Herald JournalHerald Journal, Oct. 18, 2004

Waverly considered ‘geologically unique’

By Ryan Gueningsman

More than 60 geologists from eight states and Canada arrived in Waverly Oct. 8 to explore glacial deposits from past ice ages.

They were in town to attend a continuing education course “Improving the Description and Characterization of Glacial Successions for Environmental and Engineering Projects” conducted by the Midwest GeoSciences Group and the University of Minnesota.

Directed by Dan Kelleher from Waverly and Tim Kemmis from Sheboygan, Wisc., the group has been conducting these types of courses since 1996.

Waverly (actually south-central Wright County) is unique geologically because two continental ice sheets (glaciers) collided and moved southward side-by-side during an early ice age (called the early Wisconsinan Age) in this area, according to Kelleher. Each ice sheet deposited distinctly different sediments.

The western ice sheet is referred to as the Wadena Lobe and it deposited gray clay-like sediment, whereas the eastern ice sheet, referred to as the Superior Lobe, deposited red sandy sediment. The Minnesota Geological Survey did not know the precise boundary where these lobe collided and moved together.

The most interesting geologic fact discovered in the 115-foot deep boring was the evidence of two separate ice advances during the most recent ice age.

The most recent sediments were deposited during the Late Wisconsinan Age from an ice sheet called the Des Moines Lobe (named after the city located at the end of the ice movement).

This is the first confirmation of two Des Moines Lobe advances in Minnesota, although this is well verified in Iowa. Nonetheless, Kelleher considered this finding “awesome.”

“The goal of the course is to help practicing hydrogeologists and geotechnical engineers unravel the complexities of glacial deposits and improve our understanding of the local geology,” Kelleher said. He is a hydrogeologist and one of the five course instructors.

The Minnesota Geological Survey explained the glacial history of Minnesota, focusing on Wright County.

“Geologic information from the drilling will provide new insight to past glacial episodes and will be used to revise the state-wide geologic model,” said Harvey Thorleifson, the director of the Minnesota Geological Survey.

The morning classroom sessions summarized the principles of glacial depositional environments and provided a geologic model based on research by the Minnesota Geological Survey.

The afternoon outdoor sessions featured a newly developed drilling method called “Sonic Drilling” by Boart Longyear from Little Falls. Dr. Paul Kesich from Fermi National Accelerator Laboratory stated that sonic drilling is changing the drilling industry, due to large and dependable core samples.

In addition, American Engineering Testing from St. Paul was on-site to update procedures using its new cone penetrometer testing tools.

The drilling rig was one of only 21 of its kind in North America. The new drilling technology is called sonic where the core barrel is advanced using a high-frequency vibration, instead of the traditional water circulation. Boart Longyear Company from Little Falls (the rig was from Cape Cod, Mass.) conducted the drilling, and American Engineering Testing from St. Paul used its cone penetration testing rig to drill 50 feet on two different locations in the yard.
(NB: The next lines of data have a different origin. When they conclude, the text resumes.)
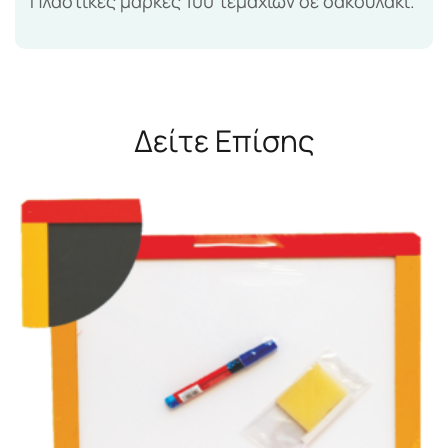
Πλαστικές μάρκες 100 τεμαχίων σε σακουλάκι.
Δείτε Επίσης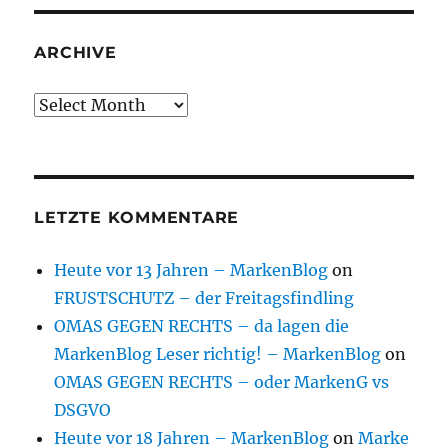
ARCHIVE
Archive
LETZTE KOMMENTARE
Heute vor 13 Jahren – MarkenBlog
on
FRUSTSCHUTZ – der Freitagsfindling
OMAS GEGEN RECHTS – da lagen die
MarkenBlog Leser richtig! – MarkenBlog
on
OMAS GEGEN RECHTS – oder MarkenG vs
DSGVO
Heute vor 18 Jahren – MarkenBlog
on
Marke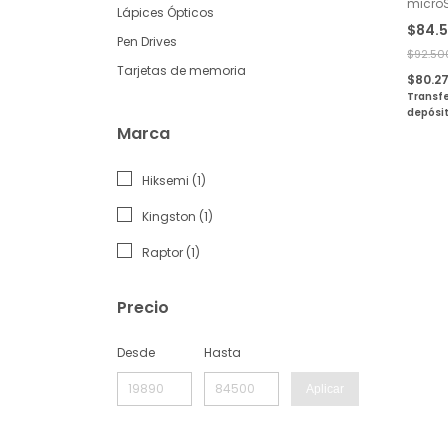
micro
Lápices Ópticos
Kings
$84.
Select 
Pen Drives
$92.50
Tarjetas de memoria
$80.2
Transfe
depósi
Marca
Hiksemi (1)
Kingston (1)
Raptor (1)
Precio
Desde
Hasta
Aplicar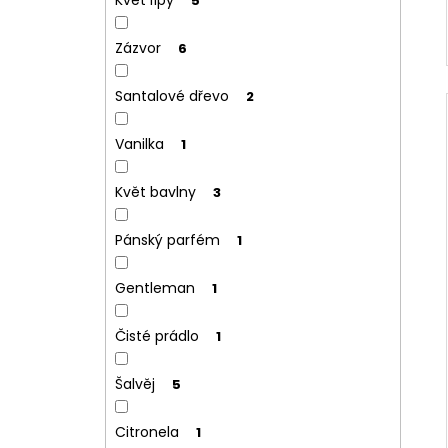
5
Zázvor
6
Santalové dřevo
2
Vanilka
1
Květ bavlny
3
Pánský parfém
1
Gentleman
1
Čisté prádlo
1
Šalvěj
5
Citronela
1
The instructors indicated that the courses are gaining popularity due to their practical nature. The courses are planned on a year-to-year basis and pictures can be seen at www.midwestgeo.com.

“We had a great time doing this course and it was an overwhelming success, based on the feedback from the attendees,” Kelleher said.

Another interesting observation is that deep boring confirmed the sediments comprising the hill south of Waverly are derived from a retreating ice margin.

“In other words, a block of the retreating ice sheet stagnated in the location of present-day Waverly,” Kelleher said. “Slow-melting ice blocks eventually left depressions, forming the present-day lakes, and the sediments cascading from the ancient ice formed the hills surrounding the lakes. This is the landscape model used by the Minnesota Geological Survey which was confirmed and verified by our boring.”